Le “fonti fossili” sono state l’argomento principale anche dell’ultima Cop28, la Conferenza dell’ONU sui cambiamenti climatici, tenutasi dal 30 novembre al 13 dicembre 2023. Gas, petrolio e carbone, possono dormire sonni tranquilli: nessun accordo è stato raggiunto per bloccarne l’uso. Il fatto stesso che è stata scelta come sede un Paese che è uno dei massimi produttori di petrolio è una circostanza che stride non poco con lo scopo prefissosi. E’ stato come nominare Dracula direttore dell’AVIS (Associazione Volontari Italiani Sangue)! Però, rispetto al passato si è ottenuto il consenso di tutti i Paesi, compresi i produttori di gas e petrolio a –come scritto nella risoluzione finale- “una riduzione delle emissioni in linea con il contenimento delle temperature entro 1,5 gradi, in modo da arrivare allo zero netto nel 2050, come richiesto dalla Scienza”.

La sostenibilità ambientale e le sfide post-accordo di Parigi

Ma non era l’obiettivo dell’accordo di Parigi del 2015 che diceva le stesse cose? E da allora cosa è stato fatto? Praticamente nulla stando alle dichiarazioni diffuse alla stampa. Nel testo non ci sono indicazioni, né termini fissati per porre fine alla dipendenza delle “fonti fossili”. Come summenzionato, fino a quando fiumi di denaro continueranno ad affluire nelle casse delle multinazionali di energia, da banche e fondi d’investimento, per sostenere programmi di esplorazione, estrazione e per incentivare l’acquisto di beni inquinanti, così come idee di progetti che cozzano contro la sostenibilità ambientale, allora anche l’accordo di Dubai si trasformerà in carta straccia o in aria fritta, come, d’altronde, sempre successo, finora.
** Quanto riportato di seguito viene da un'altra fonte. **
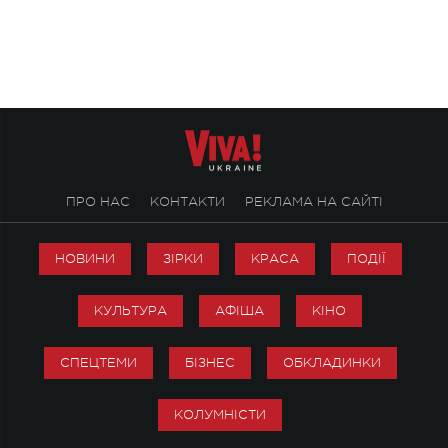
ALENA OMARGALIEVA.
ENIGMA VOICES' OR
ПРО НАС
КОНТАКТИ
РЕКЛАМА НА САЙТІ
НОВИНИ
ЗІРКИ
КРАСА
ПОДІЇ
КУЛЬТУРА
АФІША
КІНО
СПЕЦТЕМИ
БІЗНЕС
ОБКЛАДИНКИ
КОЛУМНІСТИ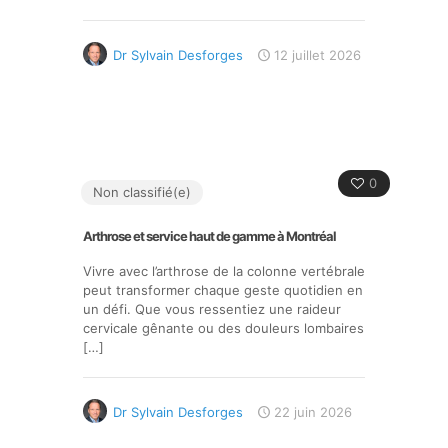
Dr Sylvain Desforges
12 juillet 2026
0
Non classifié(e)
Arthrose et service haut de gamme à Montréal
Vivre avec l’arthrose de la colonne vertébrale
peut transformer chaque geste quotidien en
un défi. Que vous ressentiez une raideur
cervicale gênante ou des douleurs lombaires
[…]
Dr Sylvain Desforges
22 juin 2026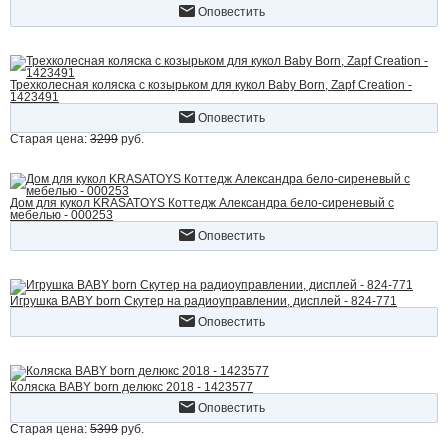
Оповестить
Трехколесная коляска с козырьком для кукол Baby Born, Zapf Creation -
1423491
Оповестить
Старая цена:
3299
руб.
Дом для кукол KRASATOYS Коттедж Александра бело-сиреневый с
мебелью - 000253
Оповестить
Игрушка BABY born Скутер на радиоуправлении, дисплей - 824-771
Оповестить
Коляска BABY born делюкс 2018 - 1423577
Оповестить
Старая цена:
5399
руб.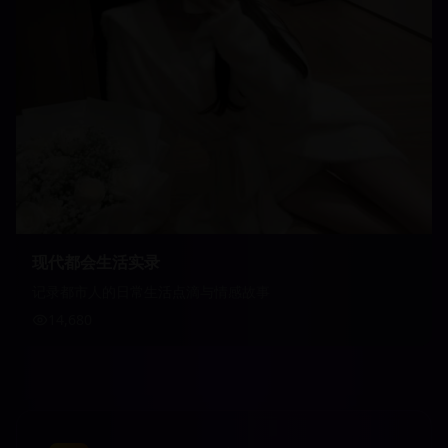
现代都会生活实录
记录都市人的日常生活点滴与情感故事
14,680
E l’obiettivo dell’anno 2050 sarà un miraggio, perché si rischia di non arrivarci per esaurimento della materia prima, la vita. Come è stato fatto notare da Action Aid, un’organizzazione internazionale indipendente impegnata nella lotta alle cause della povertà: “Come sempre, l’Europa, a parole si è fortemente impegnata a sostenere l’uscita dalle fonti fossili, ma il giorno dopo la chiusura della conferenza di Dubai si è altrettanto impegnata a lasciare mano libera a banche e fondi finanziari nella scelta dei propri investimenti”. E, poiché, pare che nell’Eurozona le prime undici banche hanno derivati fossili per 530 miliardi di euro, ovvero il 95 per cento della capitalizzazione delle stesse banche, tanto da rischiare il default se ci fosse uno stop alle energie fossili. Non c’è più speranza, quindi, per noi comuni mortali? Probabilmente no, anche se essa è l’ultima a morire, moriremo, comunque, prima noi!